]> git.kaiwu.me - nginx.git/commitdiff
Better recheck of dead upstream servers.
authorMaxim Dounin <mdounin@mdounin.ru>
Wed, 12 Oct 2011 14:22:48 +0000 (14:22 +0000)
committerMaxim Dounin <mdounin@mdounin.ru>
Wed, 12 Oct 2011 14:22:48 +0000 (14:22 +0000)
Previously nginx used to mark backend again as live as soon as fail_timeout
passes (10s by default) since last failure.  On the other hand, detecting
dead backend takes up to 60s (proxy_connect_timeout) in typical situation
"backend is down and doesn't respond to any packets".  This resulted in
suboptimal behaviour in the above situation (up to 23% of requests were
directed to dead backend with default settings).

More detailed description of the problem may be found here (in Russian):
http://mailman.nginx.org/pipermail/nginx-ru/2011-August/042172.html

Fix is to only allow one request after fail_timeout passes, and
mark backend as "live" only if this request succeeds.
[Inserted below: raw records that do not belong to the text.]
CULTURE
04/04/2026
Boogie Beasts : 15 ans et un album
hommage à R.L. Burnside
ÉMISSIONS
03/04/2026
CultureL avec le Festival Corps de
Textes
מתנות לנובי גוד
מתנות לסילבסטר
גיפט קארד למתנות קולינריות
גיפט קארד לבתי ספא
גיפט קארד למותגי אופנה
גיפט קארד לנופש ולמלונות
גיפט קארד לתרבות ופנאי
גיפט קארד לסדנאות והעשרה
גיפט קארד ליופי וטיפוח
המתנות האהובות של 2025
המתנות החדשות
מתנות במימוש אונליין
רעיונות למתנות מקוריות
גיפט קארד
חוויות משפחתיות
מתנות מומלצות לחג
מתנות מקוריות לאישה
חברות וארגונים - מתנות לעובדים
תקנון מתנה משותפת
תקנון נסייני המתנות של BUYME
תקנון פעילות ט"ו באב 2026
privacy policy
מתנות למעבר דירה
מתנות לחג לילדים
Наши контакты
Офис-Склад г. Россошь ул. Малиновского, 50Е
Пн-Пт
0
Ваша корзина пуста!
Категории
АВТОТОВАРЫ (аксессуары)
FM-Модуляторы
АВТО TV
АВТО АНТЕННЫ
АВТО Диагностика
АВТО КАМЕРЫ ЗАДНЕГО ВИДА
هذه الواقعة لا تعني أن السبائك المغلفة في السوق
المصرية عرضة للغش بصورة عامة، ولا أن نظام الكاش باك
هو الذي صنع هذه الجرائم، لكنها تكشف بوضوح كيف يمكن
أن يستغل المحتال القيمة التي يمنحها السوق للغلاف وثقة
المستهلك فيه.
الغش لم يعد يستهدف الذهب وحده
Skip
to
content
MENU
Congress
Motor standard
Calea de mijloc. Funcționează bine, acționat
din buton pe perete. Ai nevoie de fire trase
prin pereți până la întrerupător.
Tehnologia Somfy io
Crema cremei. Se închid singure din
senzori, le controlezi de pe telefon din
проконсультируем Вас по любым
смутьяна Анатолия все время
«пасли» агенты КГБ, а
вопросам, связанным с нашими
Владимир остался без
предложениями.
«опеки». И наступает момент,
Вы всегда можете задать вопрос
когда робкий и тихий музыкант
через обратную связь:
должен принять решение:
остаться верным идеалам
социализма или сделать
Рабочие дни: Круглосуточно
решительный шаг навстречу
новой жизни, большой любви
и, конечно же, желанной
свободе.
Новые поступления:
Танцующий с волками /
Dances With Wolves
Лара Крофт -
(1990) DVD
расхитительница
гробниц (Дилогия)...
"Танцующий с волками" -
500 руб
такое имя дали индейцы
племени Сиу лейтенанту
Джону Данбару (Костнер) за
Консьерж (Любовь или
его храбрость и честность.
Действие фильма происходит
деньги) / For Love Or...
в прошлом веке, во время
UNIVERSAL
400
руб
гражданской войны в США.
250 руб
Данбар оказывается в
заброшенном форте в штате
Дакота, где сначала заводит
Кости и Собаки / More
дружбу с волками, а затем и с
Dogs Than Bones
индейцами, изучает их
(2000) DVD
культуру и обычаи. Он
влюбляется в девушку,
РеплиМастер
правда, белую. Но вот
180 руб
Note that with new code backend will not be marked "live" unless "check"
request is completed, and this may take a while in some specific workloads
(e.g. streaming).  This is believed to be acceptable.

src/http/modules/ngx_http_upstream_ip_hash_module.c
src/http/ngx_http_upstream_round_robin.c
src/http/ngx_http_upstream_round_robin.h

index dffbf22b28f2970533ca465a09631433974cbbe1..4c031eb4798067088d413a2693126dd366169435 100644 (file)
@@ -185,8 +185,8 @@ ngx_http_upstream_get_ip_hash_peer(ngx_peer_connection_t *pc, void *data)
                     break;
                 }
 
-                if (now - peer->accessed > peer->fail_timeout) {
-                    peer->fails = 0;
+                if (now - peer->checked > peer->fail_timeout) {
+                    peer->checked = now;
                     break;
                 }
             }
index bb9a704b8959f3707adc7d5a25e0d8cb7620bfd0..138872c5fdfcc0e324edc700bf94c2e4a7f69d7f 100644 (file)
@@ -443,8 +443,8 @@ ngx_http_upstream_get_round_robin_peer(ngx_peer_connection_t *pc, void *data)
                             break;
                         }
 
-                        if (now - peer->accessed > peer->fail_timeout) {
-                            peer->fails = 0;
+                        if (now - peer->checked > peer->fail_timeout) {
+                            peer->checked = now;
                             break;
                         }
 
@@ -491,8 +491,8 @@ ngx_http_upstream_get_round_robin_peer(ngx_peer_connection_t *pc, void *data)
                             break;
                         }
 
-                        if (now - peer->accessed > peer->fail_timeout) {
-                            peer->fails = 0;
+                        if (now - peer->checked > peer->fail_timeout) {
+                            peer->checked = now;
                             break;
                         }
 
@@ -663,15 +663,16 @@ ngx_http_upstream_free_round_robin_peer(ngx_peer_connection_t *pc, void *data,
         return;
     }
 
+    peer = &rrp->peers->peer[rrp->current];
+
     if (state & NGX_PEER_FAILED) {
         now = ngx_time();
 
-        peer = &rrp->peers->peer[rrp->current];
-
         /* ngx_lock_mutex(rrp->peers->mutex); */
 
         peer->fails++;
         peer->accessed = now;
+        peer->checked = now;
 
         if (peer->max_fails) {
             peer->current_weight -= peer->weight / peer->max_fails;
@@ -686,6 +687,14 @@ ngx_http_upstream_free_round_robin_peer(ngx_peer_connection_t *pc, void *data,
         }
 
         /* ngx_unlock_mutex(rrp->peers->mutex); */
+
+    } else {
+
+        /* mark peer live if check passed */
+
+        if (peer->accessed < peer->checked) {
+            peer->fails = 0;
+        }
     }
 
     rrp->current++;
index a9cb257c74f06d85f4313d0849304f6112c65433..195f4d8cad567315423f538cc9ede5605f890f45 100644 (file)
@@ -23,6 +23,7 @@ typedef struct {
 
     ngx_uint_t                      fails;
     time_t                          accessed;
+    time_t                          checked;
 
     ngx_uint_t                      max_fails;
     time_t                          fail_timeout;